Enlisting Farmer Support

Cassava mosaic disease can reduce yields by 75 percent to 90 percent within one year of a field becoming infected, with diseased plants producing significantly fewer and smaller roots. As a result, many farmers have abandoned cassava cultivation, increasing the risk of regional food shortages.

Bananas

Banana wilt disease causes bananas to rot before harvest, dries out buds and eventually rots the entire tree. Photo by John Peacock/CRS

By disseminating disease-resistant cuttings, the Crop Crisis Control project is encouraging farmers to grow cassava again. In Kenya, the project is working with three local partners to accomplish this: the Diocese of Homa Bay, Archdiocese of Kisumu and Rural Energy and Food Security Organization, a local community-based organization.
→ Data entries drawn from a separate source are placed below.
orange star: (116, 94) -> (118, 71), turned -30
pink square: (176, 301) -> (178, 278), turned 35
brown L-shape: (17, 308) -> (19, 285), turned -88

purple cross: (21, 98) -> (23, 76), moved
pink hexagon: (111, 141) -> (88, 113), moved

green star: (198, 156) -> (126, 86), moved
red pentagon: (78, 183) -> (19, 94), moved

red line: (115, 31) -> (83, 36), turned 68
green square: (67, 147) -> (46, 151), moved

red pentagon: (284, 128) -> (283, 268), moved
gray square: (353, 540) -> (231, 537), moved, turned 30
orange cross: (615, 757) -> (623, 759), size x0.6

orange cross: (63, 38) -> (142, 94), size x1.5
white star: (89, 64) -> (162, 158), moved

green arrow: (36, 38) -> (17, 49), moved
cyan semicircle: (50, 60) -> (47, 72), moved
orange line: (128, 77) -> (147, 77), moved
"There have been farmers coming from Migori district and others coming from Suba. They're asking where I got [these plants], and they're asking if I can give them some," George says. "They even came with money. They wanted me to harvest some for them."

This interest in healthy cassava plants is extremely promising, as is communities' willingness to come together to fight banana wilt disease.
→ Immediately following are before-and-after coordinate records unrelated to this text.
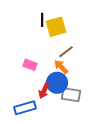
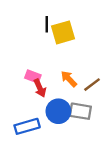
brown line: (66, 52) -> (92, 85), moved
blue circle: (57, 83) -> (58, 111), moved
red arrow: (44, 91) -> (40, 88), moved, turned -49

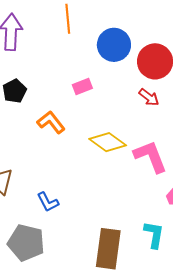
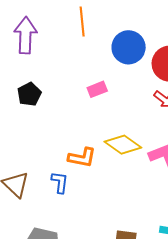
orange L-shape: (51, 122) -> (82, 158), moved, turned 140
blue L-shape: (48, 202) -> (60, 182), moved, turned -145

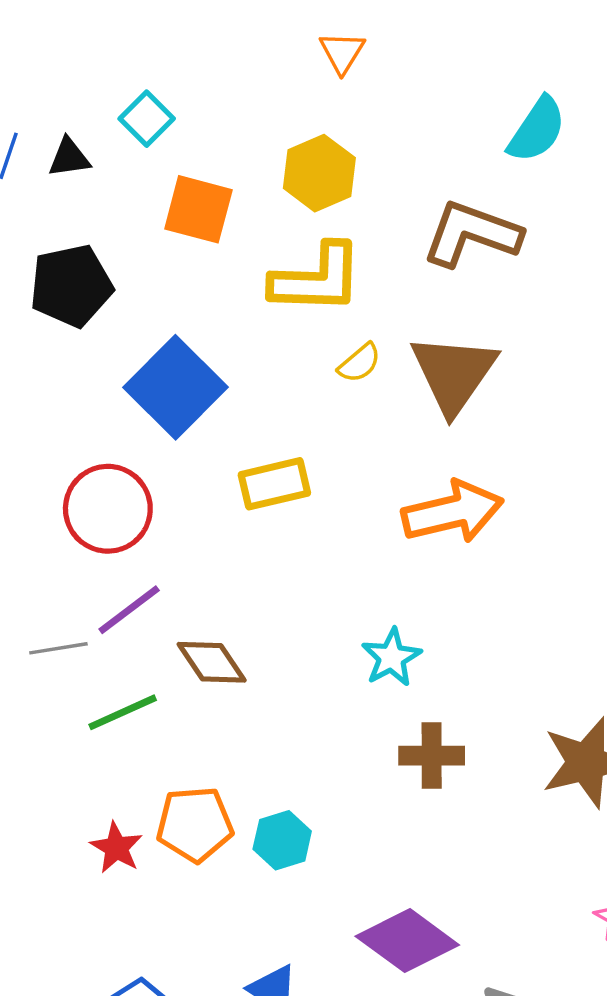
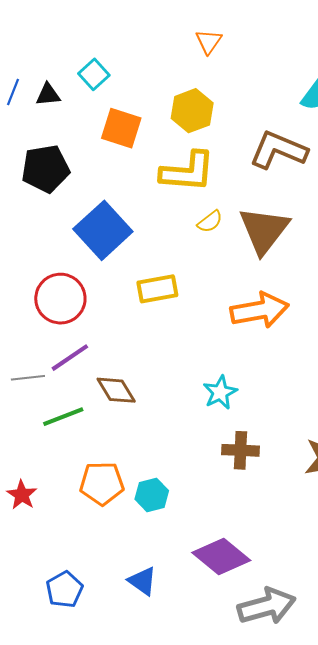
red star: (116, 848) -> (22, 495), moved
Although banana wilt disease is relatively new, its impact — which can reduce production by up to 100 percent — can be more acute due to the large number of communities relying on bananas as a cash crop. Once established in an area, this disease spreads rapidly and is difficult to eradicate. Without proper management, yields drop to virtually zero, with fruit ripening early and rotting on the vine.
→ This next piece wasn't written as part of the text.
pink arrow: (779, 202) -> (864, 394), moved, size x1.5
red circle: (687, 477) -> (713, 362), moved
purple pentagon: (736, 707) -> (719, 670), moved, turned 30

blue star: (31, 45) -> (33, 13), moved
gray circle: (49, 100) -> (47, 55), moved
To help control this disease, the Crop Crisis Control project in Kenya conducts awareness campaigns through radio announcements and posters. The project also holds field days where farmers are invited to an infected field. Partner staff are then able to show farmers the symptoms of the disease and demonstrate how to cut back male buds to contain spread. They also explain the need to uproot entire banana fields when infection rates rise above 40 percent, which unfortunately means no banana harvests for at least the next two years.

In high-yield areas, farmers are also encouraged to create task forces charged with patrolling the region to identify and uproot any diseased banana trees. This is essential, because one diseased tree can easily infect many others through use of contaminated field tools and pollination by bees. In addition, the project has been organizing training of local extension workers through the Kenya Agricultural Research Institute to increase awareness and response.

"Our efforts on the ground and widespread public information campaigns are enabling us to quickly reach thousands of households," Odero observes. "This unique marriage of research and development efforts is giving farmers the plants and information they need to control spread of the diseases well into the future."

Debbie DeVoe is CRS' regional information officer in East Africa. She is based in Nairobi and recently visited the fields of Crop Crisis Control farmers in western Kenya.